Единственный предмет, в который я вникал, — «факультативные знания». Там и вправду было интересно: про моря и континенты; про то, как складывать цифры самому, без калькулятора; про звезды и галактики; про книги.
Да, не удивляйтесь: у меня дома были книжки. Целлюлозные, тяжелые, с мизерным объемом — по сотне килобайт максимум. Без подсветки! Со стационарными картинками, иногда даже монохромными. Книги остались от мамы. Отец потихоньку продавал их в музеи, но спрос был никакой. К тому же отец совсем не умел торговаться и не уступал в цене. Благодаря его упрямству и тупости у меня было то, о чем и не мечтали ровесники: древние тома, не входящие ни в список рекомендованных, ни в список запрещенных. О существовании некоторых из них, наверное, забыли даже специалисты по истории и культуре примитивных времен.
Все это я вспоминал в полицейской машине, потом в участке, где пришлось долго ждать какого-то чиновника. Он задавал вопросы: я отвечал невпопад или вообще молчал.
Меня перевозили из одного казенного учреждения в другое: везде — жесткие топчаны, стандартный обед в пластиковых кюветах и решетки на окнах.
Кажется, своим существованием я сбивал с ритма их отлаженную машину. Но мне было плевать: я садился в уголок или сворачивался зародышем на топчане, закрывал глаза и читал книги постранично. Я помнил их всех не хуже, чем свой двор: вот выломанная доска в заборе, вот куст жгучей крапивы, вот семьдесят вторая страница «Занимательной астрономии» с планетарной схемой Солнечной системы.
Меня два раза проверяли врачи. Опять натягивали на голову сетку, сплетенную из толстых черных жгутов: я напрягался, потел от ужаса, но терпел.
Мне все-таки приклеили модем к виску, но я ничего не ощутил, кроме покалывания. Никаких картинок не увидел. Они расстроились, отодрали модем и посетовали, что теперь придется списывать казенное имущество, а это куча бумаг. И смотрели на меня осуждающе, будто я был в чем-то виноват и прямо умолял их об этой нашлепке.
Какое-то время я провел в интернате для «детей с особенностями развития». Там были децепэшники на колясках; доверчивые и ласковые даунята; аутисты, рисовавшие яркие картинки цветными мелками прямо на стенах. Одну художницу звали Асей: у нее были синие глаза, искусанные руки и короткий ежик черных волос. Она создавала гигантское полотно на всю стену рекреации: я часто приходил туда, садился на подоконник и смотрел. Ася не замечала меня. Несколько недель она изображала лучи у солнца: проводила длинную оранжевую линию, отходила от стены и смотрела. Потом стирала луч специальной губкой и рисовала вновь — в десятый раз, в сотый, пока не добивалась идеальной ровности и нужного оттенка. Еще Ася поселила на поляне под солнцем зайцев — целую армию, тысячи. Они прыгали, жевали морковку и обнимались. Симпатичные зайцы с круглыми пузиками и прикрытыми от удовольствия глазами.

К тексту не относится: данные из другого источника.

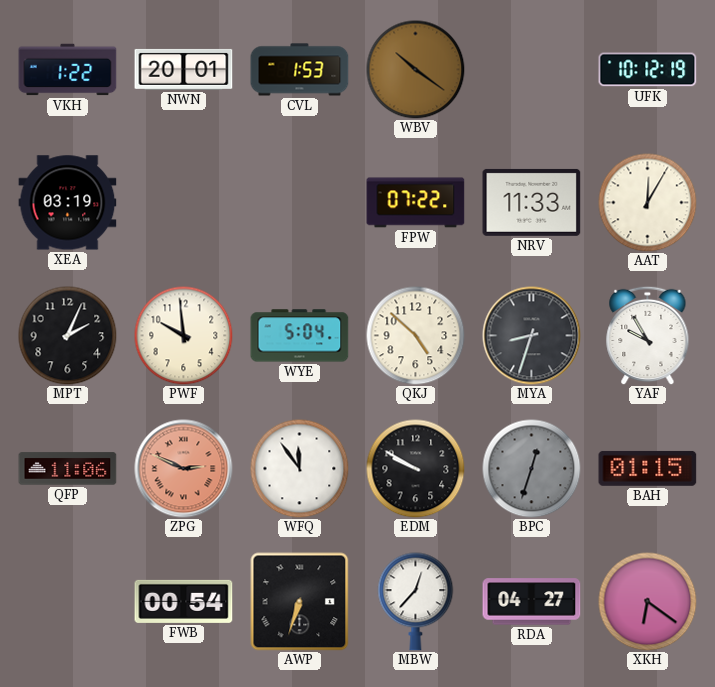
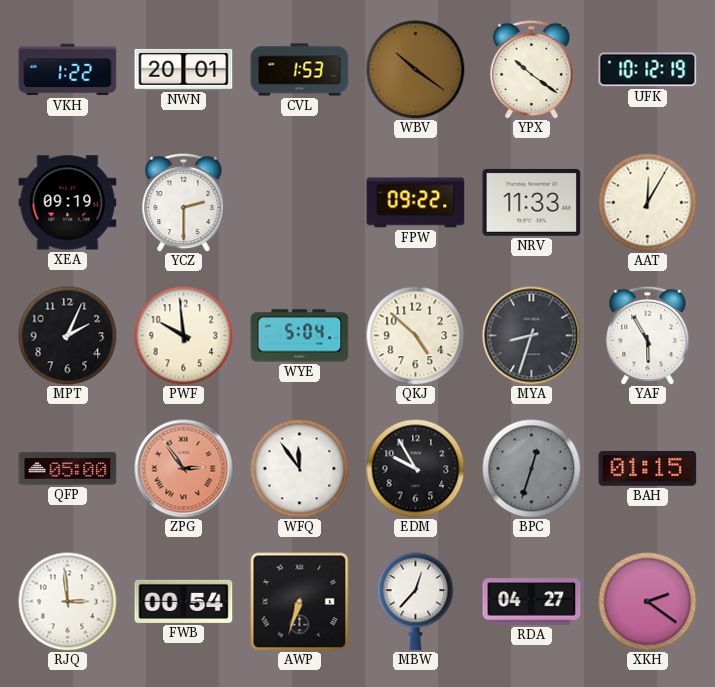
YPX: none -> 10:21
XEA: 03:19 -> 09:19
YCZ: none -> 2:30
FPW: 07:22 -> 09:22
YAF: 9:55 -> 5:55
QFP: 11:06 -> 05:00
ZPG: 2:49 -> 2:54
EDM: 9:50 -> 9:55
RJQ: none -> 2:59
XKH: 6:21 -> 2:21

Иногда ее накрывало: она вдруг бросала мелок и начинала кусать себя за руку, грызть до крови — наверное, наказывала за плохую работу. И еще подвывала при этом. Однажды я не выдержал, подошел и взял ее за хрупкую кисть, по которой сбегала темная струйка.
— Очень красивые пальцы, — сказал я и поцеловал их. Рука была перемазана мелом и пахла хлоркой. Мы все пахли хлоркой: санитары валили ее в туалеты тоннами.

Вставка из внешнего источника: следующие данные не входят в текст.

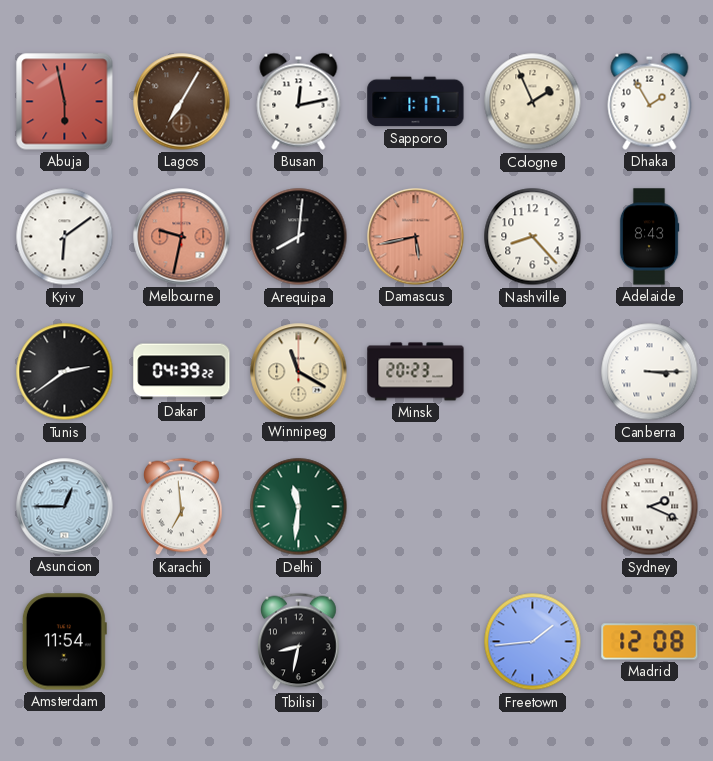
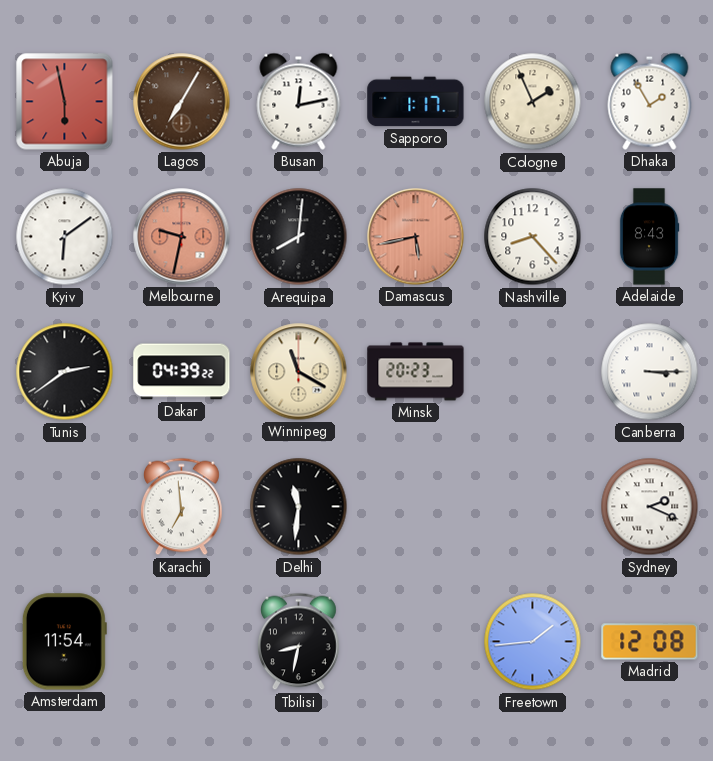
Asuncion: 12:45 -> none
Delhi dial: green -> black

Ася открыла было рот, чтобы заорать: она терпеть не могла, когда ей мешают. Но почему-то не стала. Опалила меня синей вспышкой взгляда и сказала:
— Отстань, дурак.
Сказала без злости. И даже позволила перебинтовать носовым платком разодранную зубами кожу.
После этого случая я знал: она ждет, когда я приду смотреть. Даже не обернется на мои шаги, но по ее худой спине, по стриженому затылку видел: ждала. И рада мне.

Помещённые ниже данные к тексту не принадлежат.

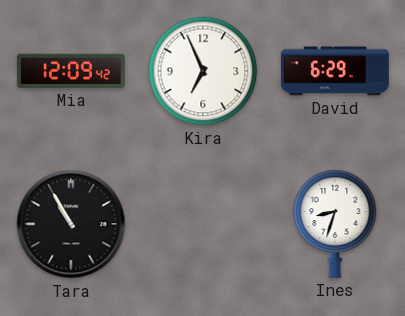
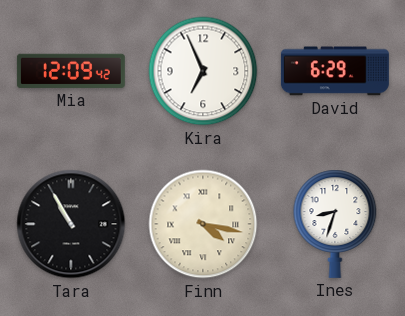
Finn: none -> 4:17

А среди зайцев появился странный: с крыльями. Летящий к солнцу.
Мы были как неплановые котята: правительству не хватало духу нас утопить и не хватало денег нас содержать; оно постоянно колебалось и мучилось от необходимости выбора, а тем временем еда становилась все хуже, лекарств все меньше, а последние санитары сбегали от нас в дом престарелых по соседству.